_How to complete this task_
Go through the entries below and retype them exactly, omitting each picture.
──────── Records provided ────────
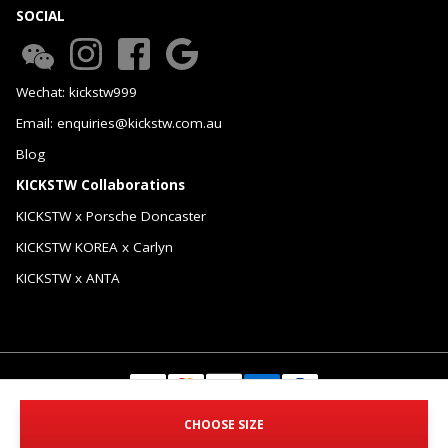
SOCIAL
Wechat: kickstw999
Email: enquiries@kickstw.com.au
Blog
KICKSTW Collaborations
KICKSTW x Porsche Doncaster
KICKSTW KOREA x Carlyn
KICKSTW x ANTA
© 2026 KICKSTW Pty Ltd. All Rights Reserved.
CHOOSE SIZE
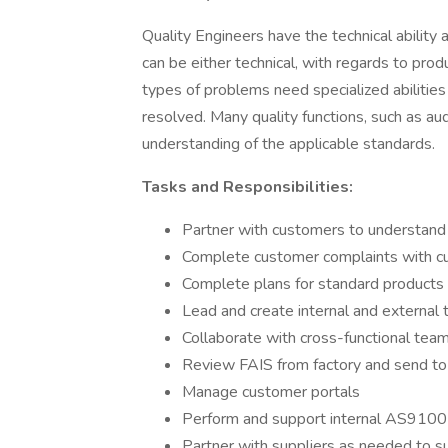
Quality Engineers have the technical abilit
can be either technical, with regards to prod
types of problems need specialized abilities
resolved. Many quality functions, such as au
understanding of the applicable standards. ​
Tasks and Responsibilities:
Partner with customers to understand
Complete customer complaints with c
Complete plans for standard products 
Lead and create internal and external 
Collaborate with cross-functional tea
Review FAIS from factory and send t
Manage customer portals
Perform and support internal AS9100
Partner with suppliers as needed to s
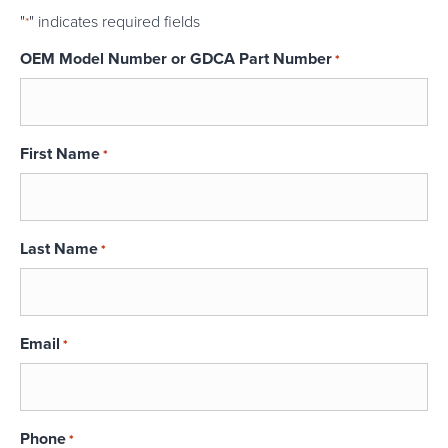
"
" indicates required fields
*
OEM Model Number or GDCA Part Number
*
First Name
*
Last Name
*
Email
*
Phone
*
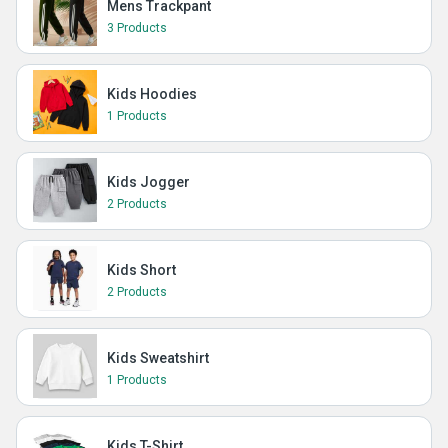
Mens Trackpant
3 Products
Kids Hoodies
1 Products
Kids Jogger
2 Products
Kids Short
2 Products
Kids Sweatshirt
1 Products
Kids T-Shirt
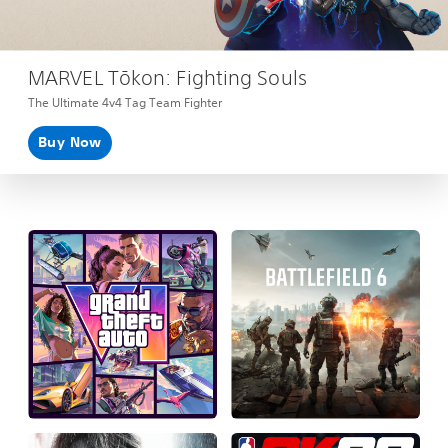
MARVEL Tōkon: Fighting Souls
The Ultimate 4v4 Tag Team Fighter
Buy Now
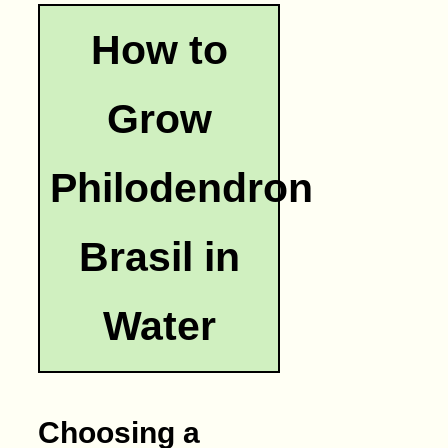
How to
Grow
Philodendron
Brasil in
Water
Choosing a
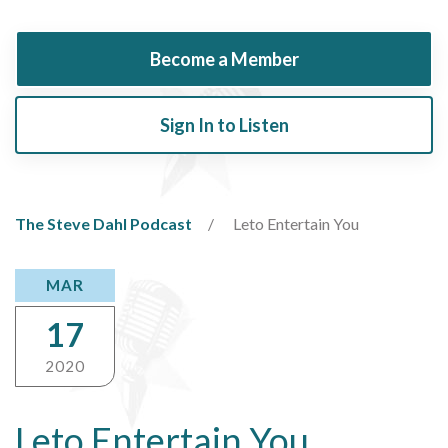
Become a Member
Sign In to Listen
The Steve Dahl Podcast
Leto Entertain You
MAR
17
2020
Leto Entertain You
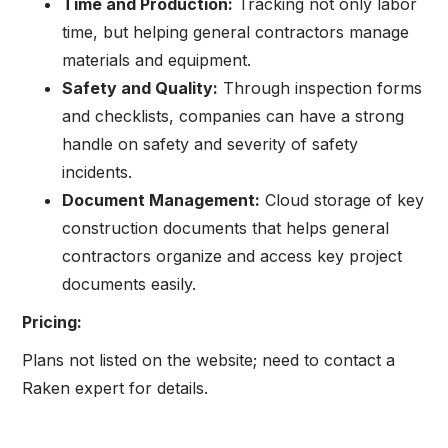
Time and Production:
Tracking not only labor
time, but helping general contractors manage
materials and equipment.
Safety and Quality:
Through inspection forms
and checklists, companies can have a strong
handle on safety and severity of safety
incidents.
Document Management:
Cloud storage of key
construction documents that helps general
contractors organize and access key project
documents easily.
Pricing:
Plans not listed on the website; need to contact a
Raken expert for details.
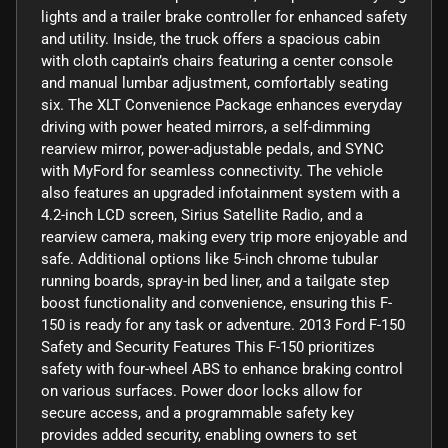
lights and a trailer brake controller for enhanced safety
and utility. Inside, the truck offers a spacious cabin
with cloth captain’s chairs featuring a center console
and manual lumbar adjustment, comfortably seating
six. The XLT Convenience Package enhances everyday
driving with power heated mirrors, a self-dimming
rearview mirror, power-adjustable pedals, and SYNC
with MyFord for seamless connectivity. The vehicle
also features an upgraded infotainment system with a
4.2-inch LCD screen, Sirius Satellite Radio, and a
rearview camera, making every trip more enjoyable and
safe. Additional options like 5-inch chrome tubular
running boards, spray-in bed liner, and a tailgate step
boost functionality and convenience, ensuring this F-
150 is ready for any task or adventure. 2013 Ford F-150
Safety and Security Features This F-150 prioritizes
safety with four-wheel ABS to enhance braking control
on various surfaces. Power door locks allow for
secure access, and a programmable safety key
provides added security, enabling owners to set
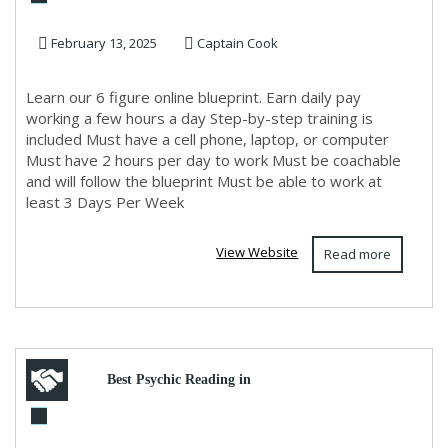
Build an Online Business in
February 13, 2025
Captain Cook
Just 2 Hours a D...
Learn our 6 figure online blueprint. Earn daily pay
working a few hours a day Step-by-step training is
included Must have a cell phone, laptop, or computer
Must have 2 hours per day to work Must be coachable
and will follow the blueprint Must be able to work at
least 3 Days Per Week
View Website
Read more
Best Psychic Reading in
Trinidad and Tobago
────────
_Reply to the exercise_
SOCIAL
Wechat: kickstw999
Email: enquiries@kickstw.com.au
Blog
KICKSTW Collaborations
KICKSTW x Porsche Doncaster
KICKSTW KOREA x Carlyn
KICKSTW x ANTA
© 2026 KICKSTW Pty Ltd. All Rights Reserved.
CHOOSE SIZE
Quality Engineers have the technical abilit
can be either technical, with regards to prod
types of problems need specialized abilities
resolved. Many quality functions, such as au
understanding of the applicable standards. ​
Tasks and Responsibilities:
Partner with customers to understand
Complete customer complaints with c
Complete plans for standard products 
Lead and create internal and external 
Collaborate with cross-functional tea
Review FAIS from factory and send t
Manage customer portals
Perform and support internal AS9100
Partner with suppliers as needed to s
"
" indicates required fields
*
OEM Model Number or GDCA Part Number
*
First Name
*
Last Name
*
Email
*
Phone
*
Mens Trackpant
3 Products
Kids Hoodies
1 Products
Kids Jogger
2 Products
Kids Short
2 Products
Kids Sweatshirt
1 Products
Kids T-Shirt
MARVEL Tōkon: Fighting Souls
The Ultimate 4v4 Tag Team Fighter
Buy Now
How to
Grow
Philodendron
Brasil in
Water
Choosing a
Become a Member
Sign In to Listen
The Steve Dahl Podcast
Leto Entertain You
MAR
17
2020
Leto Entertain You
Time and Production:
Tracking not only labor
time, but helping general contractors manage
materials and equipment.
Safety and Quality:
Through inspection forms
and checklists, companies can have a strong
handle on safety and severity of safety
incidents.
Document Management:
Cloud storage of key
construction documents that helps general
contractors organize and access key project
documents easily.
Pricing:
Plans not listed on the website; need to contact a
Raken expert for details.
lights and a trailer brake controller for enhanced safety
and utility. Inside, the truck offers a spacious cabin
with cloth captain’s chairs featuring a center console
and manual lumbar adjustment, comfortably seating
six. The XLT Convenience Package enhances everyday
driving with power heated mirrors, a self-dimming
rearview mirror, power-adjustable pedals, and SYNC
with MyFord for seamless connectivity. The vehicle
also features an upgraded infotainment system with a
4.2-inch LCD screen, Sirius Satellite Radio, and a
rearview camera, making every trip more enjoyable and
safe. Additional options like 5-inch chrome tubular
running boards, spray-in bed liner, and a tailgate step
boost functionality and convenience, ensuring this F-
150 is ready for any task or adventure. 2013 Ford F-150
Safety and Security Features This F-150 prioritizes
safety with four-wheel ABS to enhance braking control
on various surfaces. Power door locks allow for
secure access, and a programmable safety key
provides added security, enabling owners to set
Build an Online Business in
February 13, 2025
Captain Cook
Just 2 Hours a D...
Learn our 6 figure online blueprint. Earn daily pay
working a few hours a day Step-by-step training is
included Must have a cell phone, laptop, or computer
Must have 2 hours per day to work Must be coachable
and will follow the blueprint Must be able to work at
least 3 Days Per Week
View Website
Read more
Best Psychic Reading in
Trinidad and Tobago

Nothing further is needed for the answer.